The 4 D’s to complement ABC

The A, B and C components of a CVP described above are only complete when accompanied by a liberal sprinkling of D’s:

  1. Differentiation: History is replete with me-too offerings, which quickly degenerate into price wars and ultimately a death spiral. Successful propositions begin with a deep understanding of customers and their motivations, and develop unique solutions that are different from what is currently available. Differentiation should sustain for some length of time, depending on the pace of change in the category; and CVP’s should evolve to stay ahead of the curve.
  2. Distinctiveness: CVP’s should stand out and be easily recognizable/identifiable by the target customer. This applies to every element of CVP delivery, ranging from visual identity, communication, sales pitches, form factor, or any other element to stand out from the alternatives.
  3. Defensibility: A good CVP should be owned by your brand through legal and non-legal means. Examples of legal means include trademarks, copyright, and patents, as well as database ownership or design registration. Non-legal examples include leveraging your organization’s unique strengths, which may not be possible for competitors to replicate.
  4. Delivery: So far, the CVP is essentially a statement of strategic intent. It is only complete when all aspects of delivery are defined and documented.

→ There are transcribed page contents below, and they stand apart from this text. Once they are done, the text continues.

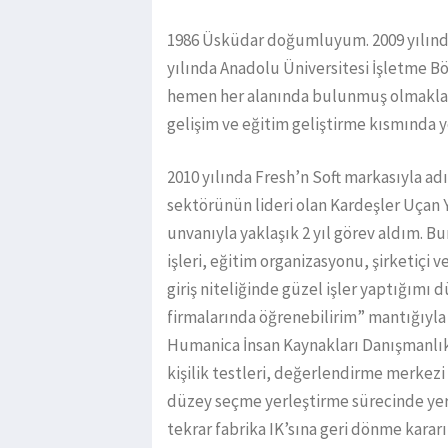
1986 Üsküdar doğumluyum. 2009 yılında
yılında Anadolu Üniversitesi İşletme
hemen her alanında bulunmuş olmakla bi
gelişim ve eğitim geliştirme kısmında y
2010 yılında Fresh’n Soft markasıyla a
sektörünün lideri olan Kardeşler Uçan 
unvanıyla yaklaşık 2 yıl görev aldım. 
işleri, eğitim organizasyonu, şirketiçi v
giriş niteliğinde güzel işler yaptığımı
firmalarında öğrenebilirim” mantığıyla
Humanica İnsan Kaynakları Danışmanlık 
kişilik testleri, değerlendirme merkezi ç
düzey seçme yerleştirme sürecinde yer
tekrar fabrika IK’sına geri dönme karar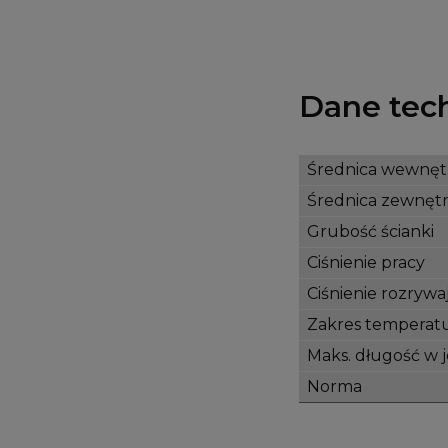
Dane tec
Średnica wewnęt
Średnica zewnęt
Grubość ścianki
Ciśnienie pracy
Ciśnienie rozrywa
Zakres temperat
Maks. długość w
Norma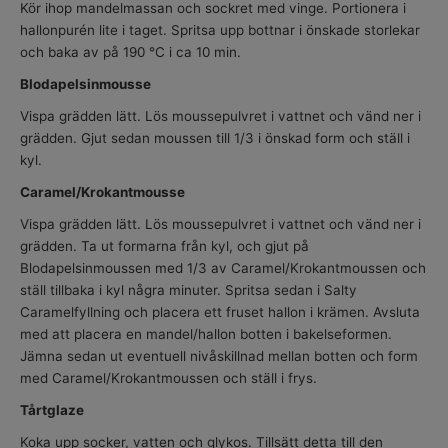
Kör ihop mandelmassan och sockret med vinge. Portionera i
hallonpurén lite i taget. Spritsa upp bottnar i önskade storlekar
och baka av på 190 °C i ca 10 min.
Blodapelsinmousse
Vispa grädden lätt. Lös moussepulvret i vattnet och vänd ner i
grädden. Gjut sedan moussen till 1/3 i önskad form och ställ i
kyl.
Caramel/Krokantmousse
Vispa grädden lätt. Lös moussepulvret i vattnet och vänd ner i
grädden. Ta ut formarna från kyl, och gjut på
Blodapelsinmoussen med 1/3 av Caramel/Krokantmoussen och
ställ tillbaka i kyl några minuter. Spritsa sedan i Salty
Caramelfyllning och placera ett fruset hallon i krämen. Avsluta
med att placera en mandel/hallon botten i bakelseformen.
Jämna sedan ut eventuell nivåskillnad mellan botten och form
med Caramel/Krokantmoussen och ställ i frys.
Tårtglaze
Koka upp socker, vatten och glykos. Tillsätt detta till den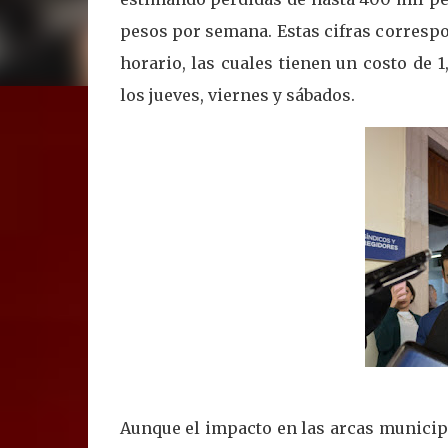
pesos por semana. Estas cifras correspo
horario, las cuales tienen un costo de
los jueves, viernes y sábados.
Aunque el impacto en las arcas municip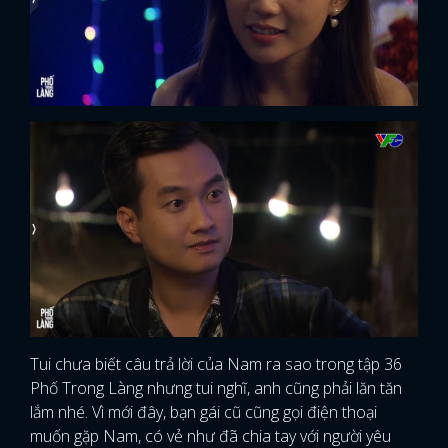
Tui chưa biết câu trả lời của Nam ra sao trong tập 36
Phố Trong Làng nhưng tui nghĩ, anh cũng phải lăn tăn
lắm nhé. Vì mới đây, bạn gái cũ cũng gọi điện thoại
muốn gặp Nam, có vẻ như đã chia tay với người yêu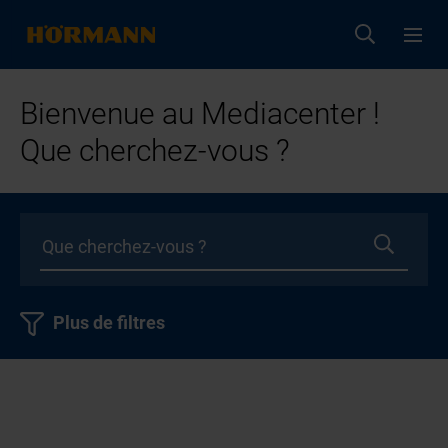
Bienvenue au Mediacenter !
Que cherchez-vous ?
Plus de filtres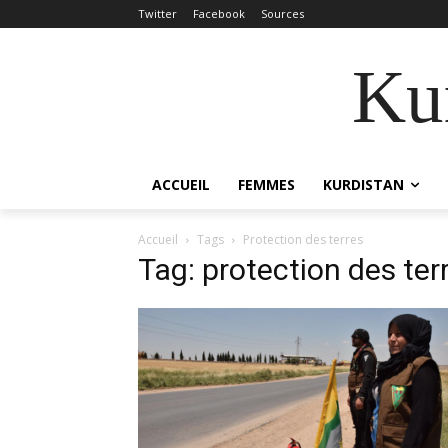
Twitter
Facebook
Sources
Kur
ACCUEIL
FEMMES
KURDISTAN
Accueil
Tags
Protection des terres
Tag: protection des ter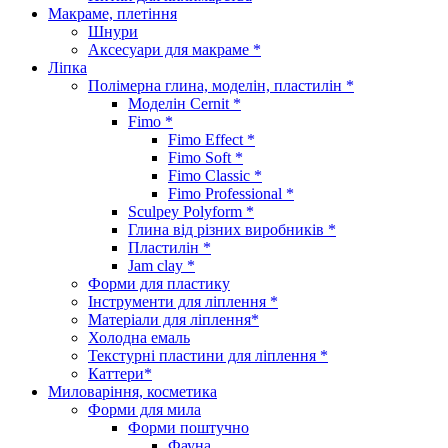
Макраме, плетіння
Шнури
Аксесуари для макраме *
Ліпка
Полімерна глина, моделін, пластилін *
Моделін Cernit *
Fimo *
Fimo Effect *
Fimo Soft *
Fimo Classic *
Fimo Professional *
Sculpey Polyform *
Глина від різних виробників *
Пластилін *
Jam clay *
Форми для пластику
Інструменти для ліплення *
Матеріали для ліплення*
Холодна емаль
Текстурні пластини для ліплення *
Каттери*
Миловаріння, косметика
Форми для мила
Форми поштучно
Фауна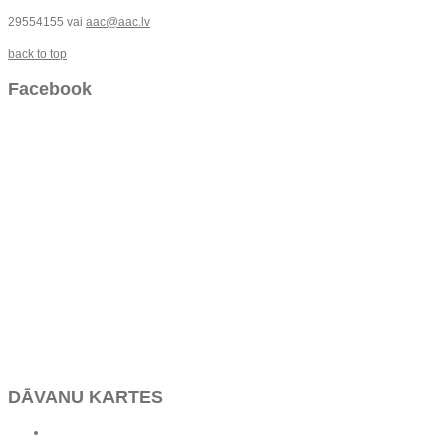
29554155 vai
aac@aac.lv
back to top
Facebook
DĀVANU KARTES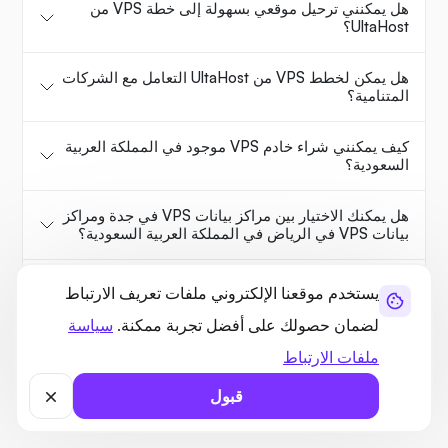
هل يمكنني ترحيل موقعي بسهولة إلى خطة VPS من
UltaHost؟
هل يمكن لخطط VPS من UltaHost التعامل مع الشركات
المتنامية؟
كيف يمكنني شراء خادم VPS موجود في المملكة العربية
السعودية؟
هل يمكنك الاختيار بين مراكز بيانات VPS في جدة ومراكز
بيانات VPS في الرياض في المملكة العربية السعودية؟
هل تدعم خطط VPS الخاصة بك مواقع التجارة
يستخدم موقعنا الإلكتروني ملفات تعريف الارتباط
الإلكترونية؟
لضمان حصولك على أفضل تجربة ممكنة.
سياسة
ماهي تقنية التخزين التي تستخدمها UltaHost؟
ملفات الارتباط
قبول
أو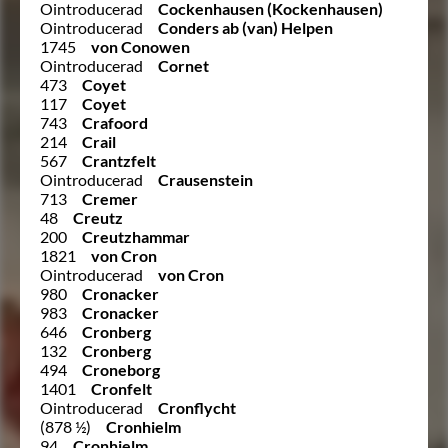
Ointroducerad
Cockenhausen (Kockenhausen)
Ointroducerad
Conders ab (van) Helpen
1745
von Conowen
Ointroducerad
Cornet
473
Coyet
117
Coyet
743
Crafoord
214
Crail
567
Crantzfelt
Ointroducerad
Crausenstein
713
Cremer
48
Creutz
200
Creutzhammar
1821
von Cron
Ointroducerad
von Cron
980
Cronacker
983
Cronacker
646
Cronberg
132
Cronberg
494
Croneborg
1401
Cronfelt
Ointroducerad
Cronflycht
(878 ½)
Cronhielm
94
Cronhielm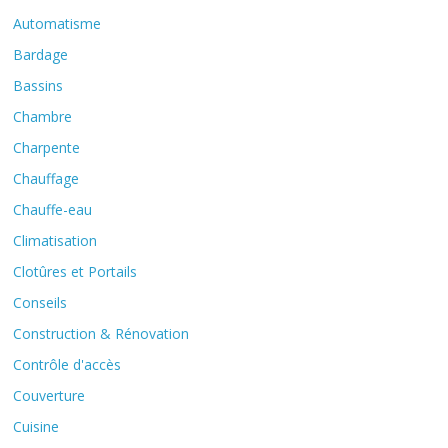
Automatisme
Bardage
Bassins
Chambre
Charpente
Chauffage
Chauffe-eau
Climatisation
Clotûres et Portails
Conseils
Construction & Rénovation
Contrôle d'accès
Couverture
Cuisine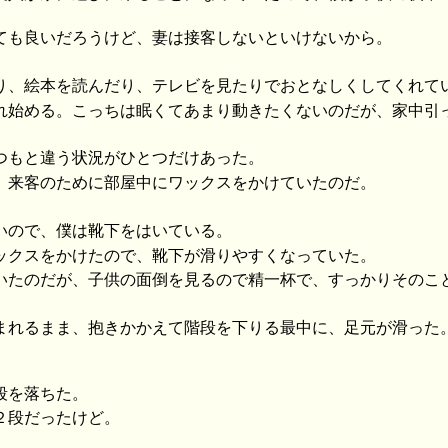
ても良いだろうけど、妻は接客しないといけないから。
り、絵本を読んだり、テレビを見たりでおとなしくしてくれて
れ始める。こっちは眠くてあまり動きたくないのだが、家中引
つもと違う状況がひとつだけあった。
、来客のために部屋中にワックスをかけていたのだ。
いので、僕は靴下をはいている。
ックスをかけたので、靴下が滑りやすくなっていた。
いたのだが、子供の面倒を見るので精一杯で、すっかりそのこ
まれるまま、抱きかかえて階段を下りる最中に、足元が滑った
段を落ちた。
２段だったけど。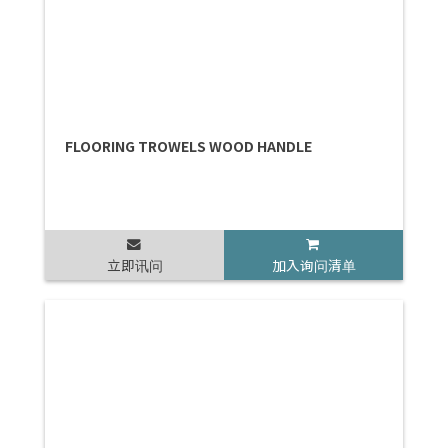
FLOORING TROWELS WOOD HANDLE
立即讯问
加入询问清单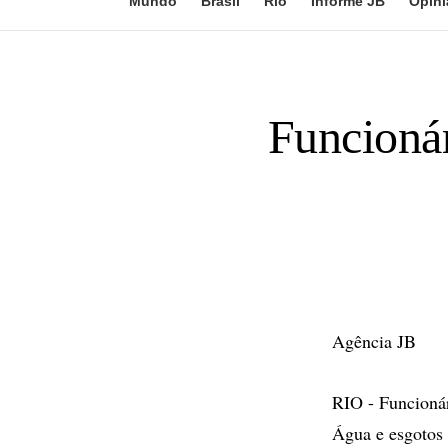
Mundo
Brasil
Rio
Informe JB
Opini
Funcioná
Agência JB
RIO - Funcioná
Água e esgotos 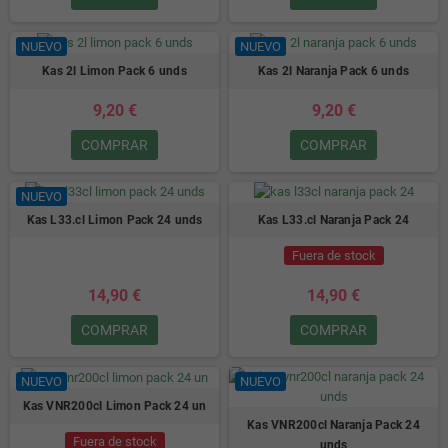
NUEVO
NUEVO
Kas 2l Limon Pack 6 unds
Kas 2l Naranja Pack 6 unds
9,20 €
9,20 €
COMPRAR
COMPRAR
NUEVO
Kas L33.cl Limon Pack 24 unds
Kas L33.cl Naranja Pack 24
Fuera de stock
14,90 €
14,90 €
COMPRAR
COMPRAR
NUEVO
NUEVO
Kas VNR200cl Limon Pack 24 un
Kas VNR200cl Naranja Pack 24
Fuera de stock
unds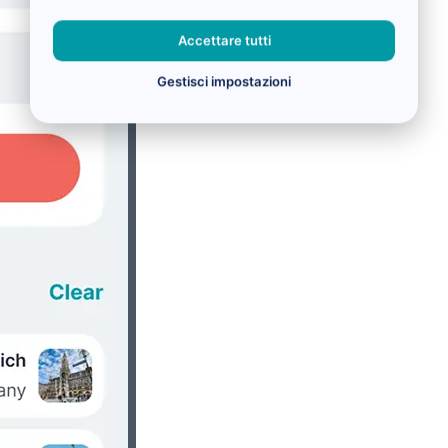
Accettare tutti
Gestisci impostazioni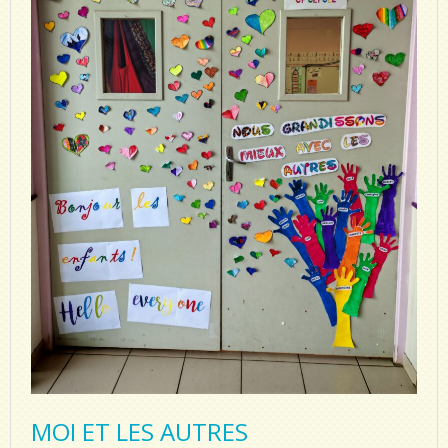
MOI ET LES AUTRES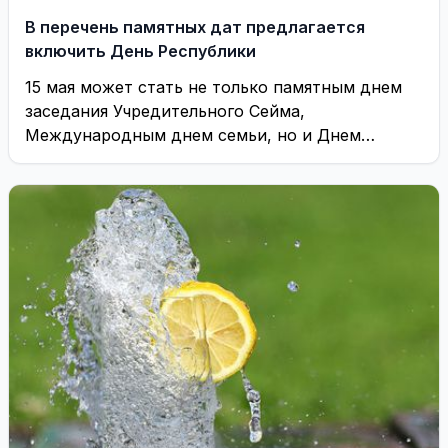
В перечень памятных дат предлагается
включить День Республики
15 мая может стать не только памятным днем ​​
заседания Учредительного Сейма,
Международным днем ​​семьи, но и Днем
Республики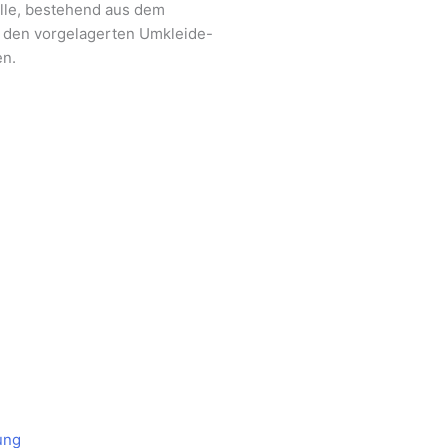
lle, bestehend aus dem
d den vorgelagerten Umkleide-
en.
ung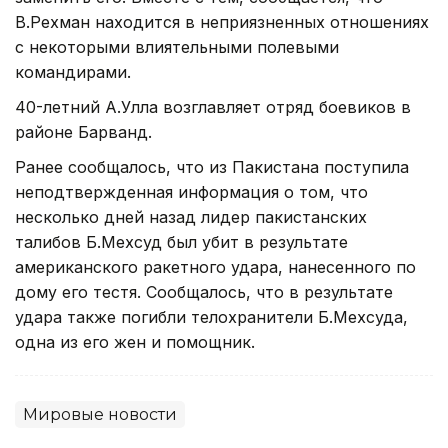
В.Рехман находится в неприязненных отношениях
с некоторыми влиятельными полевыми
командирами.
40-летний А.Улла возглавляет отряд боевиков в
районе Барванд.
Ранее сообщалось, что из Пакистана поступила
неподтвержденная информация о том, что
несколько дней назад лидер пакистанских
талибов Б.Мехсуд был убит в результате
американского ракетного удара, нанесенного по
дому его тестя. Сообщалось, что в результате
удара также погибли телохранители Б.Мехсуда,
одна из его жен и помощник.
Мировые новости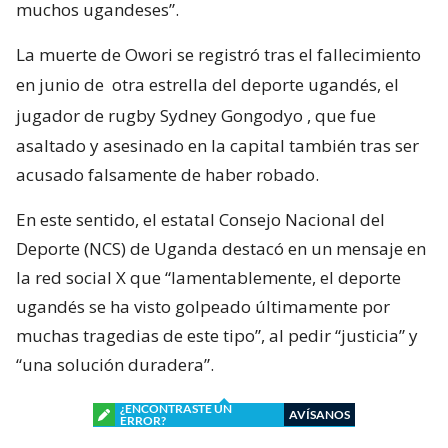
muchos ugandeses”.
La muerte de Owori se registró tras el fallecimiento
en junio de
otra estrella del deporte ugandés, el
jugador de rugby Sydney Gongodyo
, que fue
asaltado y asesinado en la capital también tras ser
acusado falsamente de haber robado.
En este sentido, el estatal Consejo Nacional del
Deporte (NCS) de Uganda destacó en un mensaje en
la red social X que “lamentablemente, el deporte
ugandés se ha visto golpeado últimamente por
muchas tragedias de este tipo”, al pedir “justicia” y
“una solución duradera”.
¿ENCONTRASTE UN
AVÍSANOS
ERROR?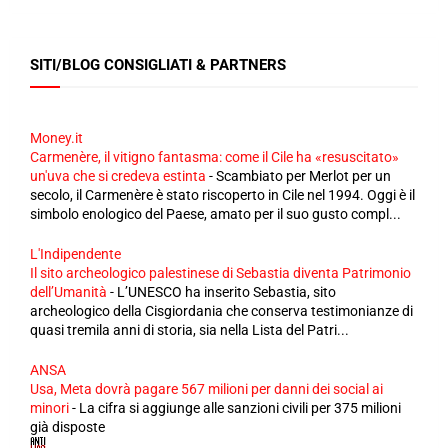
SITI/BLOG CONSIGLIATI & PARTNERS
Money.it
Carmenère, il vitigno fantasma: come il Cile ha «resuscitato»
un'uva che si credeva estinta
-
Scambiato per Merlot per un
secolo, il Carmenère è stato riscoperto in Cile nel 1994. Oggi è il
simbolo enologico del Paese, amato per il suo gusto compl...
L'Indipendente
Il sito archeologico palestinese di Sebastia diventa Patrimonio
dell’Umanità
-
L’UNESCO ha inserito Sebastia, sito
archeologico della Cisgiordania che conserva testimonianze di
quasi tremila anni di storia, sia nella Lista del Patri...
ANSA
Usa, Meta dovrà pagare 567 milioni per danni dei social ai
minori
-
La cifra si aggiunge alle sanzioni civili per 375 milioni
già disposte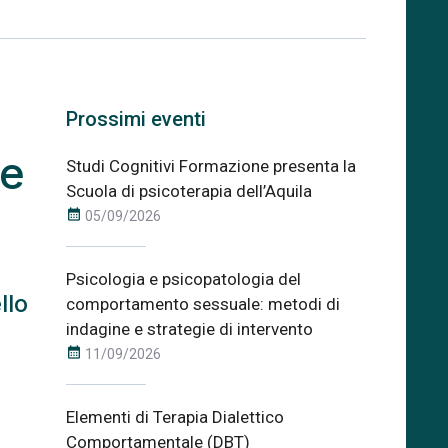
Prossimi eventi
ze
Studi Cognitivi Formazione presenta la
Scuola di psicoterapia dell’Aquila
calendar_month
05/09/2026
Psicologia e psicopatologia del
llo
comportamento sessuale: metodi di
indagine e strategie di intervento
calendar_month
11/09/2026
Elementi di Terapia Dialettico
Comportamentale (DBT)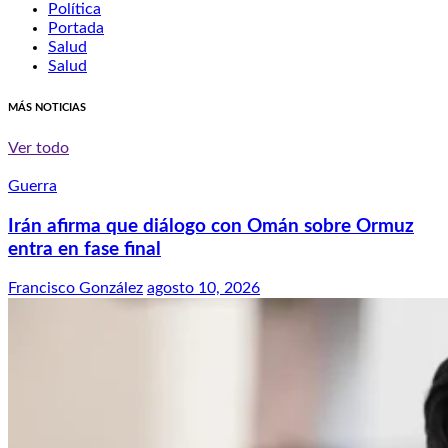
Política
Portada
Salud
Salud
MÁS NOTICIAS
Ver todo
Guerra
Irán afirma que diálogo con Omán sobre Ormuz
entra en fase final
Francisco González
agosto 10, 2026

These could include training, operational standards, KPI measurement and tracking, processes, and many more.

Unlike many other marketing concepts, there isn’t a single dominant model to define the structure of a CVP, and consequently, there are myriad approaches by different practitioners. Ultimately, the best approach is the one that is implemented. Go ahead and review if your organizations CVP’s are complete in all respects described here. 

Whereas the illustration of multiple CVP’s offered by a single brand is presented here in the context of a retail outlet, it must be highlighted that the core concepts presented are universally applicable across consumer brands, industry sectors, or service providers. Readers are invited to share diverse experiences through the comments section for the benefit of the marketing community.

All characters and brands appearing in this article are fictitious. Any resemblance to real persons, or actual brands and their CVP’s, is unintentional. The contents of this article are just illustrative, purely for learning the concepts presented herein.